In a browser, the src property is always set to a URL, which might be relative, absolute, or a Base64-encoded data URL. Behaviour in node-canvas is the same, but in addition you can set src to be an image Buffer or a local file path (see node-canvas docs). In the example above, we are loading my-image.png from the local disk.
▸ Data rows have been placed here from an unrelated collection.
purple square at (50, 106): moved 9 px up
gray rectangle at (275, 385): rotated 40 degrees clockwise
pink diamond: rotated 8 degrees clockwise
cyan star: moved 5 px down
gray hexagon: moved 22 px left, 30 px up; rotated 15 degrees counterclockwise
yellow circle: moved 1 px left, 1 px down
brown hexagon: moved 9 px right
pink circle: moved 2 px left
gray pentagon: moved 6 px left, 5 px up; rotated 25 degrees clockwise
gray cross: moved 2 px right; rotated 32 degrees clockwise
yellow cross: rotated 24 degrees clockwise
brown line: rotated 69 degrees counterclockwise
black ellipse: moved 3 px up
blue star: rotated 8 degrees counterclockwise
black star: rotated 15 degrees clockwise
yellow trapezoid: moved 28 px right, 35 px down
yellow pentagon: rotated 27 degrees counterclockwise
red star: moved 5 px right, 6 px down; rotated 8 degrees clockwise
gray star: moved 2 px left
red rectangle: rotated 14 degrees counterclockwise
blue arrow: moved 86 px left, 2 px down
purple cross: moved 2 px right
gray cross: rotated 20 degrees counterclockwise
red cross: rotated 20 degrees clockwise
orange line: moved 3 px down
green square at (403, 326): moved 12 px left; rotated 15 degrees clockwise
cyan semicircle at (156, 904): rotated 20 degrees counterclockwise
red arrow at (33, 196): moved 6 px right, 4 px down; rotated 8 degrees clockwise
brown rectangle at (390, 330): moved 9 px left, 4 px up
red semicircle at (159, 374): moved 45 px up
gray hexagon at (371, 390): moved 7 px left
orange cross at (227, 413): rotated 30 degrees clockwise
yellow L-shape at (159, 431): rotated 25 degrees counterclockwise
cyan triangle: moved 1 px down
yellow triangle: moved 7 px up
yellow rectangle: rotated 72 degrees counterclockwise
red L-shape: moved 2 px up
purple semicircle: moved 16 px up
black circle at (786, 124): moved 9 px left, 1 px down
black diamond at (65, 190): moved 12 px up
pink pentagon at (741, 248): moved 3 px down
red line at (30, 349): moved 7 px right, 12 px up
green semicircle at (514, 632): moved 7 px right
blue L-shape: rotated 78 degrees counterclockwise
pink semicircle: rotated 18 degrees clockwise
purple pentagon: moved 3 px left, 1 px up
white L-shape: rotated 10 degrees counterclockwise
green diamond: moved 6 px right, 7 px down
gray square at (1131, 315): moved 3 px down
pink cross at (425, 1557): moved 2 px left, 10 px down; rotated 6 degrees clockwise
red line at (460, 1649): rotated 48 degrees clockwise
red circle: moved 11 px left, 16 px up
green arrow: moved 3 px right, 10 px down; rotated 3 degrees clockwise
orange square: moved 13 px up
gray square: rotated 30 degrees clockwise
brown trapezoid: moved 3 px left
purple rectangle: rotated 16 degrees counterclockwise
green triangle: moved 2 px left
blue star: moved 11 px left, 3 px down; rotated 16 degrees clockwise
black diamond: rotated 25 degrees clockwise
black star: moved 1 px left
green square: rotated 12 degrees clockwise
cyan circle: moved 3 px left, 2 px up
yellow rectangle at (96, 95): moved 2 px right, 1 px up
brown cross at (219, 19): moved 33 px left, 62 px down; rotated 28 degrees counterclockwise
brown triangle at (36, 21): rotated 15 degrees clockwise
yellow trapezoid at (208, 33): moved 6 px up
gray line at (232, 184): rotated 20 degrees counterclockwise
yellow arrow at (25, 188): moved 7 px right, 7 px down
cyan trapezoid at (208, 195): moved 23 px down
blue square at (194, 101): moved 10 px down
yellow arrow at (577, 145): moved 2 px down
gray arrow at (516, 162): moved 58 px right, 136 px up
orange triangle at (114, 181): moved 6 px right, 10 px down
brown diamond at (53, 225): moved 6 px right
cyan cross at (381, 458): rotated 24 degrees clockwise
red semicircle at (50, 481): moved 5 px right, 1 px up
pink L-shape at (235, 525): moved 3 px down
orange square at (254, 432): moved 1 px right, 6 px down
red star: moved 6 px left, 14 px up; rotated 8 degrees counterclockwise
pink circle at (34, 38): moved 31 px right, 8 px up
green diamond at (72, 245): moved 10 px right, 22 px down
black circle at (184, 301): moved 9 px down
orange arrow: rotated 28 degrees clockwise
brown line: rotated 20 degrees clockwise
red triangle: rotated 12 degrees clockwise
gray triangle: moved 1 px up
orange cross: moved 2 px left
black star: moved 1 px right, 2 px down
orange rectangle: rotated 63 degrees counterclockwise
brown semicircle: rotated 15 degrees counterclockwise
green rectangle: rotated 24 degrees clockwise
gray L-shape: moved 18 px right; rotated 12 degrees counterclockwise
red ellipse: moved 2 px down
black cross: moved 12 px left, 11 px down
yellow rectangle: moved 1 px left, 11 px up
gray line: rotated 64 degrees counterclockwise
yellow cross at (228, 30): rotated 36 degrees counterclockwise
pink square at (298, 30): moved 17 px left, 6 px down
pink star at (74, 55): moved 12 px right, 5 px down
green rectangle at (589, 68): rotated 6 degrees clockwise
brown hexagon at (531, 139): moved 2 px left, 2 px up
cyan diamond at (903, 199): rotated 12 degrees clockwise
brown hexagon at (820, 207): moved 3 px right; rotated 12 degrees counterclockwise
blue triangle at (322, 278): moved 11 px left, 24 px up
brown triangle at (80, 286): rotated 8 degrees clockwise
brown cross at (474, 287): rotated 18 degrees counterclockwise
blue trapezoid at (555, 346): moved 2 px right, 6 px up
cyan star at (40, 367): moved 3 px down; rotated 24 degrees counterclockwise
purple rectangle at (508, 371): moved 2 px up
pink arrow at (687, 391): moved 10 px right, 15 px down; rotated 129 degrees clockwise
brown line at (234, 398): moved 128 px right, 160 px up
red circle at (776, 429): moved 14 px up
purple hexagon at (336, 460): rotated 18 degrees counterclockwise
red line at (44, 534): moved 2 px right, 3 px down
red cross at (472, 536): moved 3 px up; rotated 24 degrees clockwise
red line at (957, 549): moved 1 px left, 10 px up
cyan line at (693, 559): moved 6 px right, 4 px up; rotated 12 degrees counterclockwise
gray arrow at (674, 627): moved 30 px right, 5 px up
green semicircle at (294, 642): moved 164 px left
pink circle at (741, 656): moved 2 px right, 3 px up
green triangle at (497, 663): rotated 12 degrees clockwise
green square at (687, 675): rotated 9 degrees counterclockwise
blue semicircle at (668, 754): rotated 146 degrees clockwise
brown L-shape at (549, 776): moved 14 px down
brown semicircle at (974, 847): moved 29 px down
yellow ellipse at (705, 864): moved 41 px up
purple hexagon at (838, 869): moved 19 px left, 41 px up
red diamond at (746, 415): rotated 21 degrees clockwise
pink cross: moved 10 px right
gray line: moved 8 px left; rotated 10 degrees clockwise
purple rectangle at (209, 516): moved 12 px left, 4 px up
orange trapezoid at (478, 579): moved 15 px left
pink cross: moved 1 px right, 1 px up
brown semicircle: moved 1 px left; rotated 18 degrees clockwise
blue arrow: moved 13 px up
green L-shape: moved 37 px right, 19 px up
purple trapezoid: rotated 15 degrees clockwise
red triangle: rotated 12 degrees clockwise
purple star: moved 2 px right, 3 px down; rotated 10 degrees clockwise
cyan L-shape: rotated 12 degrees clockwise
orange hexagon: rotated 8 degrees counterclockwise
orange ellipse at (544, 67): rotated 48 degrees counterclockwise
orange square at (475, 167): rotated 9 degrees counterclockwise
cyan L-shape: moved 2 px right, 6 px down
Alternative loading techniques

loadImage()

As well as the standard Image constructor, pellicola exposes node-canvas’s loadImage method, which can simplify loading images. Using loadImage the example above might look like this:

const sketch = () => async ({ context, loadImage }) => {
  // wait for our image to load
  const img = await loadImage('my-image.png')
  // draw the image
  context.drawImage(img, 0, 0)
}

Loading images during sketch set up

Often it would not be ideal to load the same image repeatedly for each frame. You may prefer to load an image once when your sketch function is initialised and re-use it in every frame:

const { readFile } = require('fs')
const { promisify } = require('util')
const read = promisify(readFile)

const sketch = async () => {
  const imageBuffer = await read('my-image.png')
  
  return ({ context, Image }) => {
    const img = new Image()
    img.onload = () => context.drawImage(img, 0, 0)
    img.src = imageBuffer
  }
}

Above we are using Node’s built-in file system module fs, but you could also decide to use other loaders such as load-asset that will also work in a web browser.